This is who you're reading about

My photo
Wilkommen to my blog - my name is Karin Purshouse, and I'm a doctor in the UK. If you're looking for ramblings on life as a junior doctor, my attempts to dual-moonlight as a scientist and balancing all that madness with a life, you've come to the right place. I'm currently a doctor/research trainee in oncology after spending a year doing research in the USA. All original content is licensed under a Creative Commons Attribution 4.0 International License.

Tuesday, 10 April 2012

Well Done Wellcome!

Having just returned from a family Easter trip, I've had plenty of time over the last few days to think about Open Access to research.  Then the Wellcome Trust absolutely leads the way and decides that all its research will be accessible to everyone.  During my year in London last year, I used to walk past that building almost everyday - how exciting that a body as eminent as the Wellcome Trust has taken such a massive leap step.

I know I've rabbited on about Open Access before, but the book I've nearly finished reading has given me renewed reason to reiterate its importance.  If anyone else has ever read 'A Short History of Nearly Everything' by Bill Bryson, perhaps you'll agree that an overriding theme that comes across is that science and discovery is as much about communication as it is about the actual thing that has been identified.  Discoveries have laid dormant for years, decades even, because the researcher wasn't a very nice person, or didn't explain it very well, or simply picked the wrong medium through which to tell the world.  The first of these - well, a good friend of mine once said that he made it his mission to always be nice to everyone, because you never know under what circumstances you may meet again (the medical world in particular is a frighteningly small place - plus, it's nice to be important but it's far more important to be nice!).  The second - let's hope all those communication skills we learn at medical school extend to the written word.  And as for the last - at least now we have things like conferences and Pubmed to spread the message, regardless of where the information is originally shared.  I suppose what I'm saying is - these things are all still issues now, perhaps (hopefully?) to a lesser degree than they were before.  What is truly laughable is the idea that having overcome all of those challenges (as well as the discovery itself), the greater population can't actually read anything about what you've done.  Imagine if Einstein's Theory of Relativity had been approached in this way?

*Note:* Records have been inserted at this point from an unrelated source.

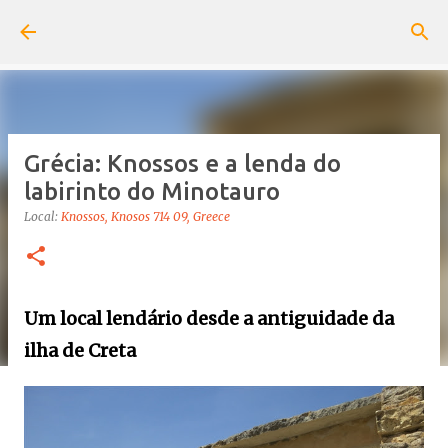
Pular para o conteúdo principal
Grécia: Knossos e a lenda do
labirinto do Minotauro
Local:
Knossos, Knosos 714 09, Greece
Um local lendário desde a antiguidade da
ilha de Creta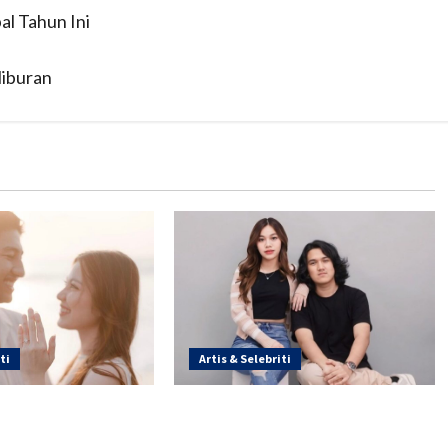
l Tahun Ini
Hiburan
ti
Artis & Selebriti
Resmi Dilamar
Frislly Herlind Difa Riansyah,
Akui Love Language Berbeda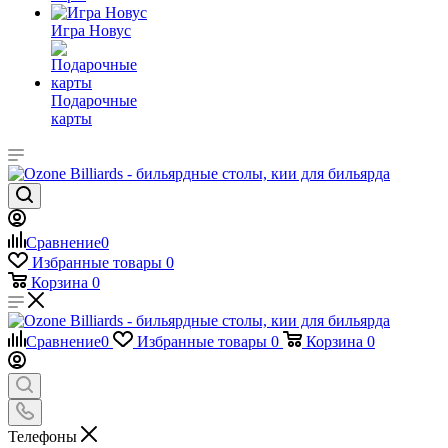
Игра Новус
Подарочные
карты
Сравнение
0
Избранные товары
0
Корзина
0
Сравнение
0
Избранные товары
0
Корзина
0
Телефоны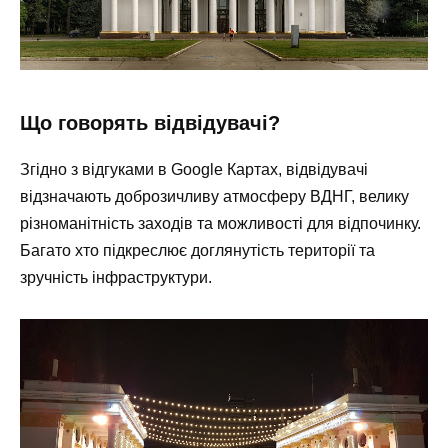
Що говорять відвідувачі?
Згідно з відгуками в Google Картах, відвідувачі
відзначають доброзичливу атмосферу ВДНГ, велику
різноманітність заходів та можливості для відпочинку.
Багато хто підкреслює доглянутість території та
зручність інфраструктури.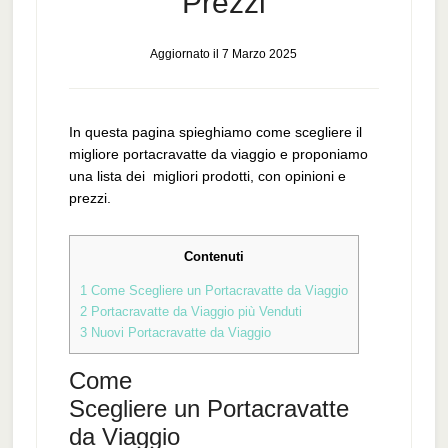
Prezzi
Aggiornato il
7 Marzo 2025
In questa pagina spieghiamo come scegliere il
migliore portacravatte da viaggio e proponiamo
una lista dei migliori prodotti, con opinioni e
prezzi.
Contenuti
1
Come Scegliere un Portacravatte da Viaggio
2
Portacravatte da Viaggio più Venduti
3
Nuovi Portacravatte da Viaggio
Come
Scegliere un Portacravatte
da Viaggio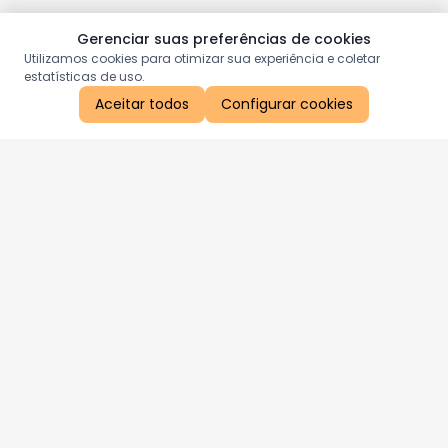
Gerenciar suas preferências de cookies
Utilizamos cookies para otimizar sua experiência e coletar
estatísticas de uso.
Aceitar todos
Configurar cookies
Aproveite as nossas promoções!
Cadastre seu e-mail e receba ofertas exclusivas.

We need universities to start opening the doors and saying YES to making the research they publish accessible to all.  Will they start being left behind if groups like the Wellcome Trust make their studies accessible?  Ultimately research is just one idea following another - ideas tend to flow more smoothly if you can have full access to the preceding ones.  
'Knuckling down'
It's just my luck that just as I have to really knuckle down to some finals revision that I want to jump up and down about Open Access instead.  Really excited about pushing forward with the great work being done by the Right to Research Coalition over the summer to get the message out to the UK's medical schools.  Watch this space!